(EXERCISE INPUTS begins)

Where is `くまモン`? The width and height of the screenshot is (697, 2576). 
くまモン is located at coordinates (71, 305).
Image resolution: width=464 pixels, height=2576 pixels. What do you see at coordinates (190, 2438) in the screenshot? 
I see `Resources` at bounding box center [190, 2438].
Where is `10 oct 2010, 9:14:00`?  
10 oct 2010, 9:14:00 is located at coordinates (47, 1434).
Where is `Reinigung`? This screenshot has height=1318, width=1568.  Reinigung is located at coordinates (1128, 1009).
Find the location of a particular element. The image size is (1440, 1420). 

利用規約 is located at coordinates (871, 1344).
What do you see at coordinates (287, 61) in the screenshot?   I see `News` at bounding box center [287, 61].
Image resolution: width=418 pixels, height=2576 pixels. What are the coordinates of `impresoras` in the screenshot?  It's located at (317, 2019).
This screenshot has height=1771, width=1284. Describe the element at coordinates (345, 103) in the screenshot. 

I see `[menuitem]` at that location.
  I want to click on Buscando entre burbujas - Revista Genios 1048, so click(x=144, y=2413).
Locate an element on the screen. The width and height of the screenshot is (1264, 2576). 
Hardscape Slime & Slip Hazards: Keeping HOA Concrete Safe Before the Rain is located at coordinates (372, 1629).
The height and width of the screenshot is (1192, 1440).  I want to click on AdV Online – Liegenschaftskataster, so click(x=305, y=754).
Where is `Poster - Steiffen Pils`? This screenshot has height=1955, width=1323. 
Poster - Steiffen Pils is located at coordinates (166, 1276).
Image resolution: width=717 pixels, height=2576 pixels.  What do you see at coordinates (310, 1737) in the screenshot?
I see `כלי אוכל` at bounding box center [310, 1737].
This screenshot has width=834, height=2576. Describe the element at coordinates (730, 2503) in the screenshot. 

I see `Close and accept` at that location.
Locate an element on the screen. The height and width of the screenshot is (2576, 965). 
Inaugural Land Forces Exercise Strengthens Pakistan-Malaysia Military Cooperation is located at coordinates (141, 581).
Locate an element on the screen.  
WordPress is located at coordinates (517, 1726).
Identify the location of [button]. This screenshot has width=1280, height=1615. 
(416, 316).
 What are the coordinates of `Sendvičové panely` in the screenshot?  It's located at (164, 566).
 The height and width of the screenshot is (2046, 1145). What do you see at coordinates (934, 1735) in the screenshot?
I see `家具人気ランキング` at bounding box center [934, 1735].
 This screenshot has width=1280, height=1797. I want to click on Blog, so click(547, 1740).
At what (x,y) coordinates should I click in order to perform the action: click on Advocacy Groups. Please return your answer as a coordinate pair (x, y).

(EXERCISE INPUTS ends)

- [YOUR TASK]: Copy the listing word for word.

- [RESPONSE TO THE EXERCISE]:
Where is `くまモン`? The width and height of the screenshot is (697, 2576). 
くまモン is located at coordinates (71, 305).
Image resolution: width=464 pixels, height=2576 pixels. What do you see at coordinates (190, 2438) in the screenshot? 
I see `Resources` at bounding box center [190, 2438].
Where is `10 oct 2010, 9:14:00`?  
10 oct 2010, 9:14:00 is located at coordinates (47, 1434).
Where is `Reinigung`? This screenshot has height=1318, width=1568.  Reinigung is located at coordinates (1128, 1009).
Find the location of a particular element. The image size is (1440, 1420). 

利用規約 is located at coordinates (871, 1344).
What do you see at coordinates (287, 61) in the screenshot?   I see `News` at bounding box center [287, 61].
Image resolution: width=418 pixels, height=2576 pixels. What are the coordinates of `impresoras` in the screenshot?  It's located at (317, 2019).
This screenshot has height=1771, width=1284. Describe the element at coordinates (345, 103) in the screenshot. 

I see `[menuitem]` at that location.
  I want to click on Buscando entre burbujas - Revista Genios 1048, so click(x=144, y=2413).
Locate an element on the screen. The width and height of the screenshot is (1264, 2576). 
Hardscape Slime & Slip Hazards: Keeping HOA Concrete Safe Before the Rain is located at coordinates (372, 1629).
The height and width of the screenshot is (1192, 1440).  I want to click on AdV Online – Liegenschaftskataster, so click(x=305, y=754).
Where is `Poster - Steiffen Pils`? This screenshot has height=1955, width=1323. 
Poster - Steiffen Pils is located at coordinates (166, 1276).
Image resolution: width=717 pixels, height=2576 pixels.  What do you see at coordinates (310, 1737) in the screenshot?
I see `כלי אוכל` at bounding box center [310, 1737].
This screenshot has width=834, height=2576. Describe the element at coordinates (730, 2503) in the screenshot. 

I see `Close and accept` at that location.
Locate an element on the screen. The height and width of the screenshot is (2576, 965). 
Inaugural Land Forces Exercise Strengthens Pakistan-Malaysia Military Cooperation is located at coordinates (141, 581).
Locate an element on the screen.  
WordPress is located at coordinates (517, 1726).
Identify the location of [button]. This screenshot has width=1280, height=1615. 
(416, 316).
 What are the coordinates of `Sendvičové panely` in the screenshot?  It's located at (164, 566).
 The height and width of the screenshot is (2046, 1145). What do you see at coordinates (934, 1735) in the screenshot?
I see `家具人気ランキング` at bounding box center [934, 1735].
 This screenshot has width=1280, height=1797. I want to click on Blog, so click(547, 1740).
At what (x,y) coordinates should I click in order to perform the action: click on Advocacy Groups. Please return your answer as a coordinate pair (x, y).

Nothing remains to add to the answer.